Workshop on the Extended Family of R. Thompson Groups.

The proposed project is a workshop, with primary focus the theory of the extended family of R. Thompson groups.

The extended family of R. Thompson groups are an important family of (generally) finitely presented simple groups (or, nearly simple) which contain the first known examples of finitely presented infinite simple groups. The theory of this family intersects other areas of mathematics in often surprising and profound ways; providing examples and counterexamples to questions from areas such as logic (R. J. Thompson), solvable and unsolvable problems in group theory (R. J. Thompson and R. McKenzie), homotopy and category theory (P. Freyd and A. Heller), shape theory (J Dydak and H. Hastings), Teichmuller theory and mapping class groups (R. Penner) and various other areas as well.

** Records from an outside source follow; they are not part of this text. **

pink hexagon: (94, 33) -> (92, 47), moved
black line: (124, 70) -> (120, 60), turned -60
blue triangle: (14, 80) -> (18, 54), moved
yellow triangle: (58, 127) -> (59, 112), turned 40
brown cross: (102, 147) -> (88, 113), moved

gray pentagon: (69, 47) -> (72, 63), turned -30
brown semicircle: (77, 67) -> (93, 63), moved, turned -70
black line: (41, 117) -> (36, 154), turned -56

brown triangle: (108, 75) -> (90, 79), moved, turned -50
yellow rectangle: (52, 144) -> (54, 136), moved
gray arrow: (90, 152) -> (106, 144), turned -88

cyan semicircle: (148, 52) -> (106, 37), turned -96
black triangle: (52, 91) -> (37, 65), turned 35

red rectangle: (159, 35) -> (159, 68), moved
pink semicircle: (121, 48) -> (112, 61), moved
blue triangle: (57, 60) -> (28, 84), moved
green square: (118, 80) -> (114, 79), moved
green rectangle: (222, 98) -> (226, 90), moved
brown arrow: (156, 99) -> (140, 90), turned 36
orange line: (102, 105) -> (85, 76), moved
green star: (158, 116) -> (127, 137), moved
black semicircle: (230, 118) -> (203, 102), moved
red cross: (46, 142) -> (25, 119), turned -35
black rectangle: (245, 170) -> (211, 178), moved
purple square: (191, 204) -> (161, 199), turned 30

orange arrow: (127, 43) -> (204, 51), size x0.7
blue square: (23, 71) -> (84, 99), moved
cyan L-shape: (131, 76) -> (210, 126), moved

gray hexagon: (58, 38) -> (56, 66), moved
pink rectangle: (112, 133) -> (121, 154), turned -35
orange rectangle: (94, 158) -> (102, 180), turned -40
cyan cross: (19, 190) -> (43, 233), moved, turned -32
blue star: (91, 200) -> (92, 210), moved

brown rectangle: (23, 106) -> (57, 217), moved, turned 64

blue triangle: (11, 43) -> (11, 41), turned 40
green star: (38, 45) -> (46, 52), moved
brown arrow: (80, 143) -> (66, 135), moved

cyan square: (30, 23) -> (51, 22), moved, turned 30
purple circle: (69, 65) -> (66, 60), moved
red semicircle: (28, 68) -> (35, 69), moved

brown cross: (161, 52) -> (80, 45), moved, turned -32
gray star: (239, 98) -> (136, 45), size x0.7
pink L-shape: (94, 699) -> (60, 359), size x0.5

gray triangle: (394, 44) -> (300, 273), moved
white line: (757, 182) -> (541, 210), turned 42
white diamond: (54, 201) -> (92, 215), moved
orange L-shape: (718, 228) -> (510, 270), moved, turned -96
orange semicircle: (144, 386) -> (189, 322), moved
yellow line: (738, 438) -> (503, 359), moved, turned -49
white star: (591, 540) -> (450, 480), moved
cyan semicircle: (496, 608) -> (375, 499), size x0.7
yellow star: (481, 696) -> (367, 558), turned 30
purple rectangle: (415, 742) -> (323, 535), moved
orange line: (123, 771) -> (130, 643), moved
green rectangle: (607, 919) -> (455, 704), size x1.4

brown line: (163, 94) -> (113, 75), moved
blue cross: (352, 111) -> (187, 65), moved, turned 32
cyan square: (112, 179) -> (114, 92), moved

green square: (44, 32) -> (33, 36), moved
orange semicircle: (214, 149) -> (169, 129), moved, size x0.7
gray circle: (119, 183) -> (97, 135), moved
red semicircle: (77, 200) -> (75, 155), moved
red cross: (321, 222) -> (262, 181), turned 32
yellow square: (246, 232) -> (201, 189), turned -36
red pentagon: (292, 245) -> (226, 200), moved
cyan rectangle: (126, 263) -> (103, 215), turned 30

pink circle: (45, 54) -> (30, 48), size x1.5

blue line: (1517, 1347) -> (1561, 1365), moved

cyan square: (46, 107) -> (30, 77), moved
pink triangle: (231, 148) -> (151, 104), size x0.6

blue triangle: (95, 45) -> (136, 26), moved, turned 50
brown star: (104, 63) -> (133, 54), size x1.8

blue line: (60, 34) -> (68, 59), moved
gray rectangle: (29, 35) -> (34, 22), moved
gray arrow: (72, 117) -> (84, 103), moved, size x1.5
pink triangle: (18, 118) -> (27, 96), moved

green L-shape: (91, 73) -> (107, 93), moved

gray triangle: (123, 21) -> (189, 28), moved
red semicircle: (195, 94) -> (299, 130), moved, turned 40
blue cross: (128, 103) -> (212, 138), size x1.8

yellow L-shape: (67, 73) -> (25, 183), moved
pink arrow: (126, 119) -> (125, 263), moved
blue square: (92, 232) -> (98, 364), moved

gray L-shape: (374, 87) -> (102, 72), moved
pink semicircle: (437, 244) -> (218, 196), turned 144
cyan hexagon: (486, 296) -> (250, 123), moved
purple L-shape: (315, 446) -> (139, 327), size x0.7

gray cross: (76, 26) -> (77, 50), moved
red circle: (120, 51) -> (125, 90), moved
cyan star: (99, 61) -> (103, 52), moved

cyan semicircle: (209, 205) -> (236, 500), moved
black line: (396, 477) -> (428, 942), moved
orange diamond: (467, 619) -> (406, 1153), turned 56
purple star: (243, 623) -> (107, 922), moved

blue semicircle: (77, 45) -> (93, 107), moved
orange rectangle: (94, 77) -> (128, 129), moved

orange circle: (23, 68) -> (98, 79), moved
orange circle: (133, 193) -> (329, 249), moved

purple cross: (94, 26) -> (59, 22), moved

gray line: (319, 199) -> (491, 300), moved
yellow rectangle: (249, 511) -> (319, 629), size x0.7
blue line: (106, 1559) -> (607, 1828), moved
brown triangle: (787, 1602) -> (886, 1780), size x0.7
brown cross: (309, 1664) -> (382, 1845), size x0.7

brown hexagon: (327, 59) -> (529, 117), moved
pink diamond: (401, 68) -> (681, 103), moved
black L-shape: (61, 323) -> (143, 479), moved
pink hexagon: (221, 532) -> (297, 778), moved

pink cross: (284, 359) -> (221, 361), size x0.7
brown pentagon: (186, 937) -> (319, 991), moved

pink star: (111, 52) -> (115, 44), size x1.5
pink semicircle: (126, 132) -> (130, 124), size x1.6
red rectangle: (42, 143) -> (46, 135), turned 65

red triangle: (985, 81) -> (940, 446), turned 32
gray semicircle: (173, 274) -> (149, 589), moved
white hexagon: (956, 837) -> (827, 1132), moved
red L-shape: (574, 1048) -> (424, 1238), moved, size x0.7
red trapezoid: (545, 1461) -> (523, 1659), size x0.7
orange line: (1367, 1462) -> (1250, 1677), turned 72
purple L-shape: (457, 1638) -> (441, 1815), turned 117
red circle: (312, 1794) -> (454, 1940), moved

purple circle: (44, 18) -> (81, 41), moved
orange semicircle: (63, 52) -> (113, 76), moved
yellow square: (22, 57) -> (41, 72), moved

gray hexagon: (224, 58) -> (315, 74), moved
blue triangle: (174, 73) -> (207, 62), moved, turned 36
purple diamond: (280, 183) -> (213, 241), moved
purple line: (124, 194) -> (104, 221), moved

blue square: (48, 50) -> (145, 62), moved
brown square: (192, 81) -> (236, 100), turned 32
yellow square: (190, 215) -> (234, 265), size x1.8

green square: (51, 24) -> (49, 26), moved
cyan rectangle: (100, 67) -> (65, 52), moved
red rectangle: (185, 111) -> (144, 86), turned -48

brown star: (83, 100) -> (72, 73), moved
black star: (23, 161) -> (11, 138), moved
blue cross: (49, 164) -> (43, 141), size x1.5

The workshop will serve to both educate new and established researchers on the State of the Art in this dynamic area, as well as highlight some of the many connections between the theory of these groups and other areas of Mathematics. In particular, the workshop will host three mini-courses on the connections of the extended family of the R. Thompson groups to various outward-reaching areas of mathematics. The titles and presenters of these workshops are given below:

1) Semigroups, 'etale topological groupoids, C*-algebras, and Thompson groups; Mark V. Lawson.
2) Braids, logic and geometric presentations for Thompson's groups; Patrick Dehornoy.
3) Thurston's piecewise integral projective groups; Vladimir Sergiescu.

The workshop will also host a problem session focussing on these groups and the broader topics associated with them, and will publish summaries of the minicourses and the problem session discussion in a topical research journal.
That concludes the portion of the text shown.